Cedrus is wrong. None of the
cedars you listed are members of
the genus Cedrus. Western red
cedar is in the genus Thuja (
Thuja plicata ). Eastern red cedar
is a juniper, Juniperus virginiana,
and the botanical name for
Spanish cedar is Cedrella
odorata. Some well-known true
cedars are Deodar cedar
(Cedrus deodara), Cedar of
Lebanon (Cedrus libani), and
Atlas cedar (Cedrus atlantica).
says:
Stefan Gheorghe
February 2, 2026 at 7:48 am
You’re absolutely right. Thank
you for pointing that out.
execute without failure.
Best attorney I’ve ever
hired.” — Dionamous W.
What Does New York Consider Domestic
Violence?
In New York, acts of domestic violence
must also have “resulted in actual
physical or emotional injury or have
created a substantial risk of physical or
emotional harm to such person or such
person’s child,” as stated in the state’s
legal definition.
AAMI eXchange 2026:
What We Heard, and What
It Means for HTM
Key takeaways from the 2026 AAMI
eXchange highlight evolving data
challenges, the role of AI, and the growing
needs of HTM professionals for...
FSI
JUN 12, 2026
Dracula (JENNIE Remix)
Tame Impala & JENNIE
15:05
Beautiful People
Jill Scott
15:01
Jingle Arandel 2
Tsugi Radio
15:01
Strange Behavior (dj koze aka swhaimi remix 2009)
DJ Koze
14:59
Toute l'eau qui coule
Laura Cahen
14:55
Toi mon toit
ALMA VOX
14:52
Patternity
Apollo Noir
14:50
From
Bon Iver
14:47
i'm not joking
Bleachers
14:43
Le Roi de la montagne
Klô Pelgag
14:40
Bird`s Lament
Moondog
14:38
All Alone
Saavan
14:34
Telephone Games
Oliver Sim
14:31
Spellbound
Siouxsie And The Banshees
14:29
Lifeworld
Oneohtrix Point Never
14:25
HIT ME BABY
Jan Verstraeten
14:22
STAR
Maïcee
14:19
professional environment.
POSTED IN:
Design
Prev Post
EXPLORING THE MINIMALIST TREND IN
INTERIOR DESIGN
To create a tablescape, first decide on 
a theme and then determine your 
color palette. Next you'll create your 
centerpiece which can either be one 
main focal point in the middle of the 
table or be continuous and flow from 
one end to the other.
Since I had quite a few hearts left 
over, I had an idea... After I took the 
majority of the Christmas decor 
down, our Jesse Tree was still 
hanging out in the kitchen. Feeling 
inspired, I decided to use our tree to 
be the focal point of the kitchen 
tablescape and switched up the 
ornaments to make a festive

★ ★ ★ ★ ★ ★ ★

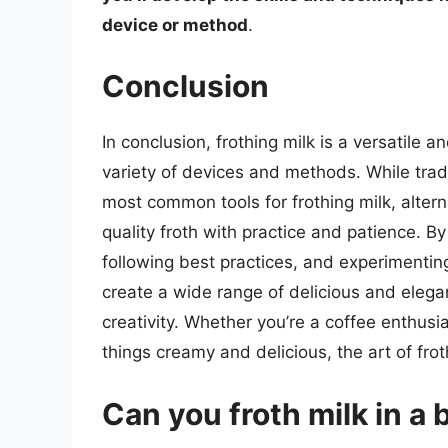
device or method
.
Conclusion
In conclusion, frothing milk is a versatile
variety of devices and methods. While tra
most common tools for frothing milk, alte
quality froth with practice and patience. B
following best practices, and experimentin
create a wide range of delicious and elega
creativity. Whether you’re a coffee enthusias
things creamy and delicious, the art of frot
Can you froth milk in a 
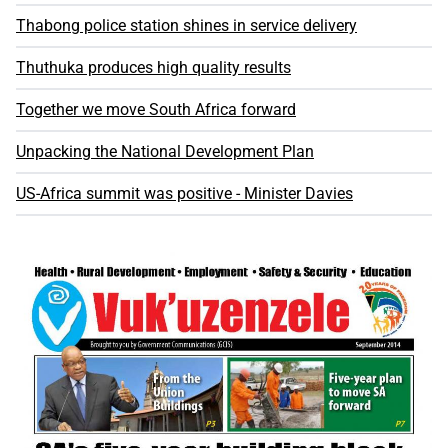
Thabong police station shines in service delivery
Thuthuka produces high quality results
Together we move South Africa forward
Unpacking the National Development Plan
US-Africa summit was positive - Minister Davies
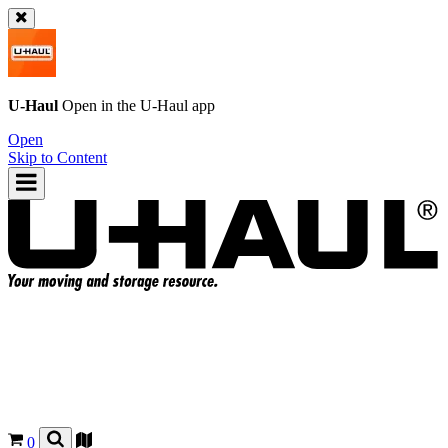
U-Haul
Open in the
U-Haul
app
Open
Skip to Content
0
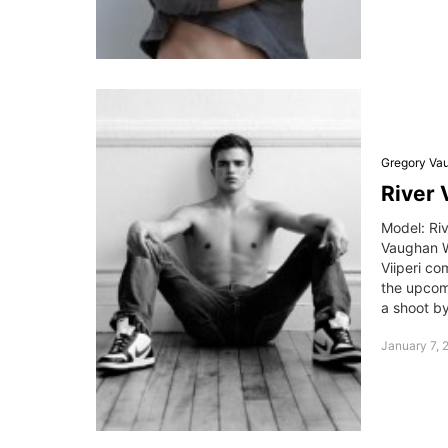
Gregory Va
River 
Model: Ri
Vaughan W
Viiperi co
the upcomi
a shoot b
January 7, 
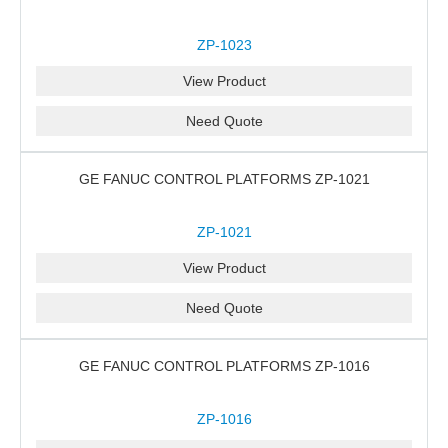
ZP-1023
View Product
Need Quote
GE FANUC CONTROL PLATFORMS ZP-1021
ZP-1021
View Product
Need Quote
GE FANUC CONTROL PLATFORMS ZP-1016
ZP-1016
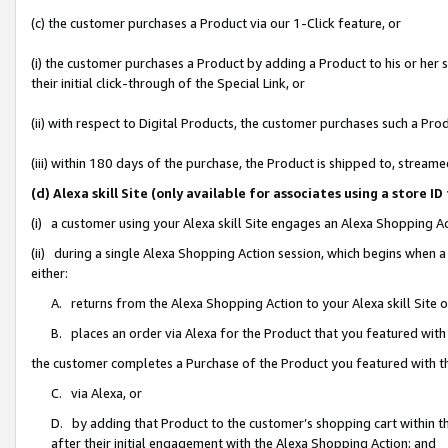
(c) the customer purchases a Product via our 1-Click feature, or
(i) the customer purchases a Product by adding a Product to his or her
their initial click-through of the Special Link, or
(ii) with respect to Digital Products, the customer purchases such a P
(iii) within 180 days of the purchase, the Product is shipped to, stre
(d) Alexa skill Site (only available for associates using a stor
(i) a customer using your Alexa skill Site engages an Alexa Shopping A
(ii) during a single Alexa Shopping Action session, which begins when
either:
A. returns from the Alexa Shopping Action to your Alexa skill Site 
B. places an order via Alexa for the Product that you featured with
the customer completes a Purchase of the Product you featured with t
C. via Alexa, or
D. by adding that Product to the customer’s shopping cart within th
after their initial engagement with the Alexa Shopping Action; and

★ ★ ★ ★ ★ ★ ★

Task objective:
Looking at the entries above, can you reproduce exactly the lines from the one that holds "eXchange highlight evolving data" through the one that holds "ornaments to make a festive", and only those?

Result:
eXchange highlight evolving data
challenges, the role of AI, and the growing
needs of HTM professionals for...
FSI
JUN 12, 2026
Dracula (JENNIE Remix)
Tame Impala & JENNIE
15:05
Beautiful People
Jill Scott
15:01
Jingle Arandel 2
Tsugi Radio
15:01
Strange Behavior (dj koze aka swhaimi remix 2009)
DJ Koze
14:59
Toute l'eau qui coule
Laura Cahen
14:55
Toi mon toit
ALMA VOX
14:52
Patternity
Apollo Noir
14:50
From
Bon Iver
14:47
i'm not joking
Bleachers
14:43
Le Roi de la montagne
Klô Pelgag
14:40
Bird`s Lament
Moondog
14:38
All Alone
Saavan
14:34
Telephone Games
Oliver Sim
14:31
Spellbound
Siouxsie And The Banshees
14:29
Lifeworld
Oneohtrix Point Never
14:25
HIT ME BABY
Jan Verstraeten
14:22
STAR
Maïcee
14:19
professional environment.
POSTED IN:
Design
Prev Post
EXPLORING THE MINIMALIST TREND IN
INTERIOR DESIGN
To create a tablescape, first decide on 
a theme and then determine your 
color palette. Next you'll create your 
centerpiece which can either be one 
main focal point in the middle of the 
table or be continuous and flow from 
one end to the other.
Since I had quite a few hearts left 
over, I had an idea... After I took the 
majority of the Christmas decor 
down, our Jesse Tree was still 
hanging out in the kitchen. Feeling 
inspired, I decided to use our tree to 
be the focal point of the kitchen 
tablescape and switched up the 
ornaments to make a festive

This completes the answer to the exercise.